I installed Nobara 36 (a modified Fedora 36 GNOME edition) and it was working fine on the external HDD until someone disconnected it whilst the computer was shut off and now i cannot find my Fedora installed drive in the boot menu. Also When it was working there were two drives to boot into in the boot menu

Why the two though i didn’t install two of them but just giving information of how the install was done from here on out.

First I Format 1.4 TB of space off of my External HDD that contained Ubuntu 22. Then Extended My NTFS Disk on that ext drive from 388 GB to 1 TB ( I use that as a backup for windows files )
Then the rest of 800 GB on that drive was unallocated and i extracted the iso file onto a 16 GB USB and just booted into that USB drive.
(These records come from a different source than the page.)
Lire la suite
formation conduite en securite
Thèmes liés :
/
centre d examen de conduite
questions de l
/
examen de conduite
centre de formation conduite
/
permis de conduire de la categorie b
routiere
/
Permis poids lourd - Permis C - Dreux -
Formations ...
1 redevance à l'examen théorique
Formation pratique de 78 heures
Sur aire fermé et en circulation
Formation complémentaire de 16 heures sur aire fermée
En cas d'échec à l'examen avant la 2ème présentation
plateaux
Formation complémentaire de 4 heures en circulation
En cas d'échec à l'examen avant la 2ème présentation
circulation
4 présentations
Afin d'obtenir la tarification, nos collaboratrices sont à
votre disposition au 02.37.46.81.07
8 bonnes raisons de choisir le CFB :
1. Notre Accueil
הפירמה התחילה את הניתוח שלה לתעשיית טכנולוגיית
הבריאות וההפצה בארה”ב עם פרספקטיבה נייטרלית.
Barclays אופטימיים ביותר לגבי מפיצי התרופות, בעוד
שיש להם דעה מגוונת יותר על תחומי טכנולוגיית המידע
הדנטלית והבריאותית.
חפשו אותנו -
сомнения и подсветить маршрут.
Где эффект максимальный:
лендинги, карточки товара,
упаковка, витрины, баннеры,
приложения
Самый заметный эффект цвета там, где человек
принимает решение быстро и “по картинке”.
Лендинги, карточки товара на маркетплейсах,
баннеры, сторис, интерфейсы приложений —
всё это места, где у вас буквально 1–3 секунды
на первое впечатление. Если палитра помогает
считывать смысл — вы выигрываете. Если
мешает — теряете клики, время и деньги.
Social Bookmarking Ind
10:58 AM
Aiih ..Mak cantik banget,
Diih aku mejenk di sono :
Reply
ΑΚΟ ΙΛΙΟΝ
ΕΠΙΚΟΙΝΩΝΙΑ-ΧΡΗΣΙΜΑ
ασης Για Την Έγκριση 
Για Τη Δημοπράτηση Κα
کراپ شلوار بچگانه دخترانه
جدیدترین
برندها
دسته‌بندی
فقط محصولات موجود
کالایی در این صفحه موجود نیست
After Start I selected install to Drive and then when selecting the location I chose the External hard Drive and used the custom partition so that it wont just format the entire drive. made a 1 GiB EFI Partition (\boot\efi), a 16 GiB Swap partition (I heard it was a good practice to get the same amount as your Actual RAM which is 16 GB DDR4), The Root partition with 100 GiB () and The Home partition with 600 GiB (\home) .

The install went perfectly no issues other than WiFi not being recognized which wasn’t an issue with Ubuntu but that’s fine I connected Ethernet and Just did the usual software installs.

I also Restarted the machine a multiple times and jumped from the internal drive to the external drive in the boot menu and all was going well and no errors occurred. other than the fact i Had two options in my boot menu:

Windows Boot Manager
Data Storage Device
Nobara
Fedora

I always chose Nobara though thinking it may mess up.

Well while it was installing a steam game, it was 3 AM so I went to bed. Later that day I come to the Computer and find out that the ext HDD was disconnected and the computer was shut off so? I connect it to the back and get into the boot menu but… What? Where are the two options? Nobara or Fedora? both were missing. So i though maybe just maybe my ext hard drive failed via a force shut down of the computer or someone pulled the external HDD out while Fedora was Active.

I boot into Windows boot manager and Search ‘Disk Management’ and lo and behold The disk was fine! also the NTFS Partition was working fine too. So what happened then? Also I installed the official drivers for the external HDD by WD and still no change.

here’s what Disk management showed

Here are my specs.

Motherboard : ASRock B450 Steel Legend
CPU : Ryzen 5 3400g ( AMD Vega 11 Graphics )
No GPU
RAM : 16 (8 x 2) GB RAM DDR4
No SSDs
2 Internal HDDs (1 TB + 500 GB)
1 External HDD (2 TB)
ALFA 802.11n long range WiFi Adapter
no Bluetooth.

Also All the Drives are in GPT/UEFI

I am also just a Highschool Student who doesn’t understand most of linux and just had recently switched as i relaised that linux’s Visual Studio performs 7x better than the Windows counterpart. So please regard me as a Newbie to GRUB, EFI/UEFI, Kernel and other technicalities. and yeah WIndows 10 Pro 64 bit

It seems that what happened was that someone disconnected your external drive then may have booted the system without that drive connected. Since you have 2 drives with efi partitions (windows and the external drive) (shown as disk 1 & disk 2) the system booted to windows and the windows boot loader overwrote the boot sequence for the external drive in the bios.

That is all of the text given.